Acceptably well is the crux here: VBA doesn’t have a string-builder class and the operations that allocate (and, especially, that concatenate) a string are a serious drag on performance. The perfect approach is to do an element-by-element comparison on the byte arrays and, as you’re already handling files, these are readily to hand:
Dim arrBytes() As Byte
Dim lngLen as Long
Dim strFilePath as String
Open strFilePath For Binary As hFile
lngLen = LOF(hFile)
ReDim arrBytes(1 To lngLen)
Get hFile, , arrBytes
Close hFile
If you really do want to use the native VBA string-handling – and it’s entirely logical to do this, as it is clearly a string operation – the next-best approach is to leave char-by-char concatenation and comparison to the C community and use the Instr function.

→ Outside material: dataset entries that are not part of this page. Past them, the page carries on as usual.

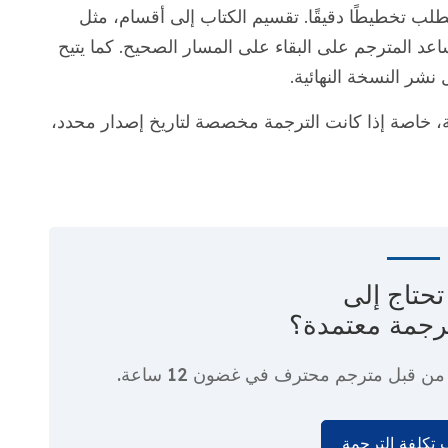
طلب تخطيطًا دقيقًا. تقسيم الكتاب إلى أقسام، مثل
اعد المترجم على البقاء على المسار الصحيح. كما يتيح
 نشر النسخة النهائية.
خاصة إذا كانت الترجمة مخصصة لتاريخ إصدار محدد،
حتاج إلى
رجمة معتمدة؟
ا من قبل مترجم محترف
في غضون 12 ساعة.
تكلفة الترجمة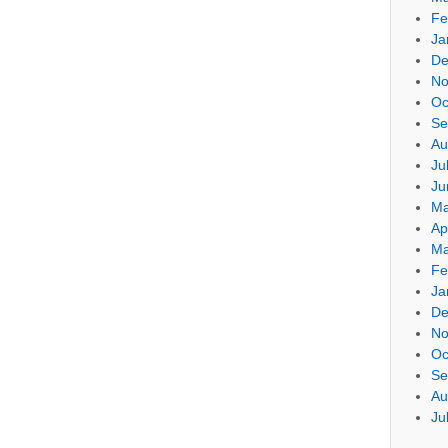
Fe
Ja
De
No
Oc
Se
Au
Ju
Ju
Ma
Ap
Ma
Fe
Ja
De
No
Oc
Se
Au
Ju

…Which is, of course, all about byte arrays and pointer arithmetic at some deep level. Native string-handling isn’t great, but the VBA.Strings functions are actually very good – straight out of Kernel32 – and letting VBA/Excel act as the co-ordinator and GUI layer for high-performance calculations carried out in other applications is doing what we’re best at.
I digress…
Instr is a faster way of asking “Does this substring exist in the search sample?” and the fastest way of using it to find the longest string by counting down, rather than building up a string from a short fragment.

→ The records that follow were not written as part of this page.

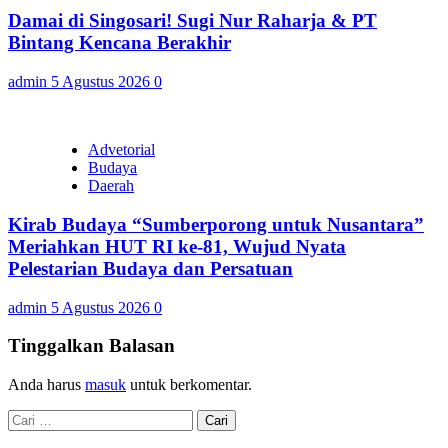
Damai di Singosari! Sugi Nur Raharja & PT
Bintang Kencana Berakhir
admin
5 Agustus 2026
0
Advetorial
Budaya
Daerah
Kirab Budaya “Sumberporong untuk Nusantara”
Meriahkan HUT RI ke-81, Wujud Nyata
Pelestarian Budaya dan Persatuan
admin
5 Agustus 2026
0
Tinggalkan Balasan
Anda harus
masuk
untuk berkomentar.
Cari
untuk:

if anyone is interested in an implementation of the Levenshtein algorithm for VB, here is one take. It probably is not fully optomized but it appears to work.
Dim oneago() As Double
Dim twoago() As Double
Dim thisrow() As Double
Dim iStr1 As Double
Dim iStr2 As Double
Dim dblDelete As Double
Dim dblInsert As Double
Dim dblSubsti As Double
Dim dblCost As Double
Const blnPrint = False
'Create first row
ReDim thisrow(0 To Len(seq1))
For iStr1 = 0 To UBound(thisrow)
thisrow(iStr1) = iStr1
Next iStr1
'Compare
For iStr2 = 1 To Len(seq2)
'Save previous runs
twoago = oneago
oneago = thisrow
'Generate the current row
ReDim thisrow(0 To Len(seq1))
thisrow(0) = iStr2
'Compare
For iStr1 = 1 To Len(seq1)
dblCost = Abs(Not Mid$(seq1, iStr1, 1) = Mid$(seq2, iStr2, 1))
dblDelete = oneago(iStr1) + 1 + 1
dblInsert = thisrow(iStr1 - 1) + 1 + 1
dblSubsti = oneago(iStr1 - 1) + dblCost
thisrow(iStr1) = min(dblDelete, dblInsert, dblSubsti)
'Consider transpositions
If iStr2 > 1 And iStr1 > 1 Then
If Mid$(seq1, iStr1, 1) = Mid$(seq2, iStr2 - 1, 1) And Mid$(seq1, iStr1 - 1, 1) = Mid$(seq2, iStr2, 1) Then
thisrow(iStr1) = min(thisrow(iStr1), twoago(iStr1 - 2) + dblCost, 10000)
End If
End If
Next
'Debugging...
If blnPrint Then
Dim x As Long
For x = 0 To UBound(thisrow)
Debug.Print thisrow(x);
Next
Debug.Print " "
End If
Next
Damerau_Levenshtein = thisrow(UBound(thisrow))
End Function
Function min(a As Double, b As Double, c As Double) As Double
If a <= b Then
If a <= c Then min = a Else min = c
Else
If b <= c Then min = b Else min = c
End If
End Function
Nice article. Even if I will not use it for this task, it’s interesting regarding recursive functions.
I recently implemented Jaro-Winkler distances in VBA, which is a fantastically robust way of doing fuzzy matching. Definitely worth looking into.